L’intenzione era buona, anzi ottima. Per consolare le città sconfitte da Matera nella corsa a Capitale europea della Cultura 2019, il ministro dei beni culturali Dario Franceschini decise di proclamare Cagliari, Lecce, Perugia-Assisi, Ravenna e Siena “capitali italiane della cultura 2015” e di stanziare un milione di euro per ciascuna.
L’inatteso arrivo di un milione di euro ebbe però l’effetto inatteso di mettere a nudo che l’amministrazione di Bruno Valentini non aveva né progetti pronti, né visioni della città all’altezza di questa opportunità, dimostrando che il problema non era (e non è) la mancanza di soldi, ma quella di idee chiare ed ambiziose.
I soldi furono spesi, naturalmente, e il sindaco ne dette puntuale e trasparente conto in consiglio comunale: 306mila euro per gli allestimenti e le mostre; circa 250mila per iniziative ed eventi; 215mila per investimenti infrastrutturali; 180mila per la progettazione; circa 45mila per le attività di comunicazione e promozione. Il cartellone fu ricco, con decine e decine di appuntamenti di “arte contemporanea” ampiamente intesa, e per molti versi anche stimolante e dirompente. Ma dopo nemmeno due anni, si ricorda soltanto il “sorriso” di Clet Abraham a Palazzo Pubblico, gli uccelloni di plastica della Cracking Art, le “chubby girls” di Xu Hong Fei, la “collisione sonora” fra le 4 bande cittadine dirette da Alvin Curran e poco più. Un milione di euro poteva essere una leva potente – culturale ed economica – ma non lo fu.
Siena 2015 fu un’occasione persa anche per Massimo Vedovelli e la sua breve ed incomprensibile avventura amministrativa.

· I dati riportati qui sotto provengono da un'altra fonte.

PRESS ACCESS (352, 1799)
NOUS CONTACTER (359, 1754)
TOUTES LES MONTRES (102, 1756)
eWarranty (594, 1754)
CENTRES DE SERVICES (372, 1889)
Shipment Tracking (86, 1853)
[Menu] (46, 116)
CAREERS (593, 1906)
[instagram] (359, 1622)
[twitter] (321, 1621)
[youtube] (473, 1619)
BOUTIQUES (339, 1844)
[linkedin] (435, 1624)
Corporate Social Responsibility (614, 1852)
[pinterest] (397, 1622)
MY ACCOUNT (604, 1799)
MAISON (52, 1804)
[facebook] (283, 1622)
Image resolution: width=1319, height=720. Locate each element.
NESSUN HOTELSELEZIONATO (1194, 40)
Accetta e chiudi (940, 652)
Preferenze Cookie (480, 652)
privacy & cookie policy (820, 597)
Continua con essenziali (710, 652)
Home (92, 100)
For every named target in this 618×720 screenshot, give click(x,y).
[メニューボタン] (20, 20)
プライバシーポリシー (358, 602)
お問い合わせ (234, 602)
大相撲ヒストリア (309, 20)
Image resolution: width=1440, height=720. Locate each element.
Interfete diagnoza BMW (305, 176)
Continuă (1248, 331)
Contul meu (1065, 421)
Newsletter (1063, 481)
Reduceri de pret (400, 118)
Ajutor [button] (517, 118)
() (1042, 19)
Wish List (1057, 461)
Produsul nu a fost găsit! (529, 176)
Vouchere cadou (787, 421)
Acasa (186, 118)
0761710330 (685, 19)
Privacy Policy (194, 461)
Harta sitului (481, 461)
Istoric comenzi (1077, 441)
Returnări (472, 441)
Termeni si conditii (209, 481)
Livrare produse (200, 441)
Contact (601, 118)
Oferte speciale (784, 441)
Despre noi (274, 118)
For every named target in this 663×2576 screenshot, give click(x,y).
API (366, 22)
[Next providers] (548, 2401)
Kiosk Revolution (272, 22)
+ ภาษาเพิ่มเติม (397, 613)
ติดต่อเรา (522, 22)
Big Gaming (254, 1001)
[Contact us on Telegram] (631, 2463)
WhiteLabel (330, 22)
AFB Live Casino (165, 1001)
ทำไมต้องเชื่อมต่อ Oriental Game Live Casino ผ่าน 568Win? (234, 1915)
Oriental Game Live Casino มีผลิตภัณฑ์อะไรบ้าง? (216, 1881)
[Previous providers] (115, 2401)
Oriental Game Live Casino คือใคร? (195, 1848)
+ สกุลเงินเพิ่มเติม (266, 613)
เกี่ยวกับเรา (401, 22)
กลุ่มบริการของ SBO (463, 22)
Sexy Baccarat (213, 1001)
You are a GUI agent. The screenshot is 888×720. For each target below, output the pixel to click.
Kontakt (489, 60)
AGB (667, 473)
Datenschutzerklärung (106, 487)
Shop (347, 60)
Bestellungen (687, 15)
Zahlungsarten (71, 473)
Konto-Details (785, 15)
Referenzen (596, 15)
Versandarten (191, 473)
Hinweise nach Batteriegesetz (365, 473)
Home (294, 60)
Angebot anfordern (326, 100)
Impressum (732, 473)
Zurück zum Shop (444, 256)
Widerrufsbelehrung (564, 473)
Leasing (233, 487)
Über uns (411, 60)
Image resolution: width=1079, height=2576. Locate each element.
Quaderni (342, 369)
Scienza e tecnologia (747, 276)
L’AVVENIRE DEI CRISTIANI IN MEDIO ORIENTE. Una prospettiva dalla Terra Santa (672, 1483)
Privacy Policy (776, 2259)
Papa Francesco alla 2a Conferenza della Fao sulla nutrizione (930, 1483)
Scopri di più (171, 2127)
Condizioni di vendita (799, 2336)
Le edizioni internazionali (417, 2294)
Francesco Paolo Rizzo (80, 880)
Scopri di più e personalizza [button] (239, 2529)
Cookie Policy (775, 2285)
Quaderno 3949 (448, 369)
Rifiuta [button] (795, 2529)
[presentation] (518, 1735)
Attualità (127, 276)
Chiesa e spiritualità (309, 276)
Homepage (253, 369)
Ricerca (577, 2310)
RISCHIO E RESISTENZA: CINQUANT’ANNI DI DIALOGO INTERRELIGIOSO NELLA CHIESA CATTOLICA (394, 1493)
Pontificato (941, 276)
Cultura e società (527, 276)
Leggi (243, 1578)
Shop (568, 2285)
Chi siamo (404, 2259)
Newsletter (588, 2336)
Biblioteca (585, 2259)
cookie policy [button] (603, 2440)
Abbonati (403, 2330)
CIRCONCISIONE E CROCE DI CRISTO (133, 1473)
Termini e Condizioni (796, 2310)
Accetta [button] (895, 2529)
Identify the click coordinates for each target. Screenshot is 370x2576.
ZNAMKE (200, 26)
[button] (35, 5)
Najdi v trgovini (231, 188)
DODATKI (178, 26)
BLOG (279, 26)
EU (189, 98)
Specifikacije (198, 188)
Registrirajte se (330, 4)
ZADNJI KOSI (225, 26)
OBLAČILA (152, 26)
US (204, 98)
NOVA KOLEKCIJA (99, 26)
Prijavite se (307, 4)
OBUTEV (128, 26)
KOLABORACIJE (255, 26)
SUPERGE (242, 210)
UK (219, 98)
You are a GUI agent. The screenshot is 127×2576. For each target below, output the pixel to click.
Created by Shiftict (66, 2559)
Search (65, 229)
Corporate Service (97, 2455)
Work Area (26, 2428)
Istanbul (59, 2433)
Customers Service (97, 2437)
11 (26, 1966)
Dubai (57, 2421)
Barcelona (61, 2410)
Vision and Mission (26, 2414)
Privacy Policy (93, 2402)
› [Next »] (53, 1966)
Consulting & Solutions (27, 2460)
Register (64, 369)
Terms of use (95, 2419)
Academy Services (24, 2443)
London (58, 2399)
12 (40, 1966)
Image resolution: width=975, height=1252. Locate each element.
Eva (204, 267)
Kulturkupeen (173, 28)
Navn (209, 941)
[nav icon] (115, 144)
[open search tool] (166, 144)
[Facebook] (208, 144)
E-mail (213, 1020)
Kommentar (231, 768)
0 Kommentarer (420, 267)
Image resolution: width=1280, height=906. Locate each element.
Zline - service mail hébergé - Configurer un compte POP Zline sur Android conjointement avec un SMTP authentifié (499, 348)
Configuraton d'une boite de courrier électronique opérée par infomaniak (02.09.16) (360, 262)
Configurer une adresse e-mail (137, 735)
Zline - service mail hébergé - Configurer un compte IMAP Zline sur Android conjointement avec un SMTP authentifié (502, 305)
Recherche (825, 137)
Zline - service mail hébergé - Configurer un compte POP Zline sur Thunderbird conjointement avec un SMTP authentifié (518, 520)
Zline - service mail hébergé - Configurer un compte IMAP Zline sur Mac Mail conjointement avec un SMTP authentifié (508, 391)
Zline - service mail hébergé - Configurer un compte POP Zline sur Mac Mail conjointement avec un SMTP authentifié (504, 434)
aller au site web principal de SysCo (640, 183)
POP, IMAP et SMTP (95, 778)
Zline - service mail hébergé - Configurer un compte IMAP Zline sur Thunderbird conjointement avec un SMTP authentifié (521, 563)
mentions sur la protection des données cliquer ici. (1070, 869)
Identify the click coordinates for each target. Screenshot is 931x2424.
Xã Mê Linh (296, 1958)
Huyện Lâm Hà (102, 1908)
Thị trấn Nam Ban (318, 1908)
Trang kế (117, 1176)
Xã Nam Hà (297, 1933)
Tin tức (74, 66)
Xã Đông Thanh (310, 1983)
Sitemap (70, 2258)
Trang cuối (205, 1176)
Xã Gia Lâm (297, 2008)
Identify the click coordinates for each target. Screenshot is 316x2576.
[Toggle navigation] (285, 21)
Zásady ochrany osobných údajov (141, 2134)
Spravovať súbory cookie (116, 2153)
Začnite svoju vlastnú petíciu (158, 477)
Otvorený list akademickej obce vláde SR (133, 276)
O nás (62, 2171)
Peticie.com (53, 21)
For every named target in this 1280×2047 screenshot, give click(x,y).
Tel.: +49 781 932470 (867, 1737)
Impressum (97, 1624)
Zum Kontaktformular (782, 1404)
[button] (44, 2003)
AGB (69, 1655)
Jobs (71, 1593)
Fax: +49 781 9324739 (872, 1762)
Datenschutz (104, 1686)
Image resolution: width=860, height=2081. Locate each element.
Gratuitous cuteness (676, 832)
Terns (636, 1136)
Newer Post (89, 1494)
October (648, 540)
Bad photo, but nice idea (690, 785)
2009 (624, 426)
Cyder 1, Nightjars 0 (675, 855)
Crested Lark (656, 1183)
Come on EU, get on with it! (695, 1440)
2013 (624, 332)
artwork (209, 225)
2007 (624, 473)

Stimatissimo Rettore dell’Università per Stranieri di Siena, aveva lasciato l’incarico per andare a fare l’assessore comunale alla cultura, sapendo di essere più che dimezzato, visto che non aveva voce in capitolo né sulla candidatura di Siena Capitale della cultura 2019, su cui Pierluigi Sacco aveva pieni poteri, né sul Santa Maria della Scala, che il sindaco si era tenuta per sé.
Una scelta poco comprensibile, tanto da far pensare che fosse stato solo un escamotage per lasciare il posto di Rettore a Monica Barni. In più, come se non bastasse, appena arrivato a Palazzo Pubblico – nel novembre 2013 – era stato subito “sfiduciato” dal Pd, che voleva invece dare spazio alla presidente della commissione cultura, Rita Petti. Vedovelli capì subito la situazione, tanto che si cominciò a parlare di sue dimissioni già dopo pochi mesi, ma resistette invece fino ad aprile 2016, pur con la parentesi di un lungo soggiorno di studio in Canada…
Promosse gli “Stati generali della cultura” nel mese di marzo 2015, suscitando qualche speranza, ma fu un fuoco fatuo.
Anche il “sacrificio” di lasciare il posto di Rettore a Monica Barni risultò vano. Dopo pochi mesi lei venne nominata da Enrico Rossi a fare il vicepresidente e l’assessore alla cultura della Regione Toscana.
Perché il detto popolare “nessuno è indispensabile” non è vero. Le sorelle Barni lo sono.